**ASSIGNED TASK:** Scan the material below for "Trimble", then return each line that contains it.
Segment Start: INPUT
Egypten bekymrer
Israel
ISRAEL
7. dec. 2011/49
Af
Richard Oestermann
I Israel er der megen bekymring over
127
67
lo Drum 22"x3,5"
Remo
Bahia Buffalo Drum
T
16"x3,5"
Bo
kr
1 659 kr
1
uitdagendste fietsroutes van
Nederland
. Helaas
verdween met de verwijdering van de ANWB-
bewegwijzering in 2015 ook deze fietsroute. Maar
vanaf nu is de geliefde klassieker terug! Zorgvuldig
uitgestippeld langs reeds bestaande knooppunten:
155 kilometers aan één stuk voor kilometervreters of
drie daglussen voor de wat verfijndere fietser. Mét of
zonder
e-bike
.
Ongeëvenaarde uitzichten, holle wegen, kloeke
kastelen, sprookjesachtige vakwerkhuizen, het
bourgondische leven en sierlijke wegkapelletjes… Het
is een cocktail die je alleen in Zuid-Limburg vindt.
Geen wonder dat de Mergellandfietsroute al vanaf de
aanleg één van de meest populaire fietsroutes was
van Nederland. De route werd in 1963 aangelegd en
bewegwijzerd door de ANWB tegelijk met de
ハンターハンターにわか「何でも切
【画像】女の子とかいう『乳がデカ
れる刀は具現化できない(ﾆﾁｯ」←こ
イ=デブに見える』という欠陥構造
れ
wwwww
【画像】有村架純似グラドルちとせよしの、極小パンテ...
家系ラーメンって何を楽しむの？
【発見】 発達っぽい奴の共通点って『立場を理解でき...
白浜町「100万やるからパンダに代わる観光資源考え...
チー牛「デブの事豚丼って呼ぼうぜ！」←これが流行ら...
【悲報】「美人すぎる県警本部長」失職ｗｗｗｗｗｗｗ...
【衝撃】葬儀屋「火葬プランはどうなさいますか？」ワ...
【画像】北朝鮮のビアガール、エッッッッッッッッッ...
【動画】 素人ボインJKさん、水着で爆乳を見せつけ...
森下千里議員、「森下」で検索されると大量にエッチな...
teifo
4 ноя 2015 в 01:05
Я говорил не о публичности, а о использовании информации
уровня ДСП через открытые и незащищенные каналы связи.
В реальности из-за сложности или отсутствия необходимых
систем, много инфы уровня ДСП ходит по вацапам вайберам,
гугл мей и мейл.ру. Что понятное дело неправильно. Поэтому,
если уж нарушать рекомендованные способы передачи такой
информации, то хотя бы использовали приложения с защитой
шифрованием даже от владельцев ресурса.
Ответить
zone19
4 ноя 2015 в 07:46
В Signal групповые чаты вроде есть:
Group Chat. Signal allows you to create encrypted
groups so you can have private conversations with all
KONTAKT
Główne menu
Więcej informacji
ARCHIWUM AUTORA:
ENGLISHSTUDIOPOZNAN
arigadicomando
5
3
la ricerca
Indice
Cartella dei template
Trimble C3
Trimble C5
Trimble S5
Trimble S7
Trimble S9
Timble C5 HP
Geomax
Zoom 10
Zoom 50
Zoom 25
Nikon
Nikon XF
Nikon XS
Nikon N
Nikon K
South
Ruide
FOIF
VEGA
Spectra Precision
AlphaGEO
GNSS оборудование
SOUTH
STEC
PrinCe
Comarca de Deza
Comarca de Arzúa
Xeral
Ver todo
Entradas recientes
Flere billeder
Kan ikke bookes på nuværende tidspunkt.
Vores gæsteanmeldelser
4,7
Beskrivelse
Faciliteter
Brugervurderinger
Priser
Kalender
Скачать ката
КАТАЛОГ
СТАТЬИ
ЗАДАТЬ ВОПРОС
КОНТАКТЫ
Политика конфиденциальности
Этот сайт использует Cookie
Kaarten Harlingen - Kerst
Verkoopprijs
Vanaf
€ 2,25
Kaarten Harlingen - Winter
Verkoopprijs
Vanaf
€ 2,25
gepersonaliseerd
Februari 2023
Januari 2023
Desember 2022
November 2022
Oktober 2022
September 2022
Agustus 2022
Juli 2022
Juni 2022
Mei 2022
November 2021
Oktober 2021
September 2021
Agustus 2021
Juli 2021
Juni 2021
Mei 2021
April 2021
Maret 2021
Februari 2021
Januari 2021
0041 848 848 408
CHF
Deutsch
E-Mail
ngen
Segment End: INPUT
**RESULT:**
Trimble C3
Trimble C5
Trimble S5
Trimble S7
Trimble S9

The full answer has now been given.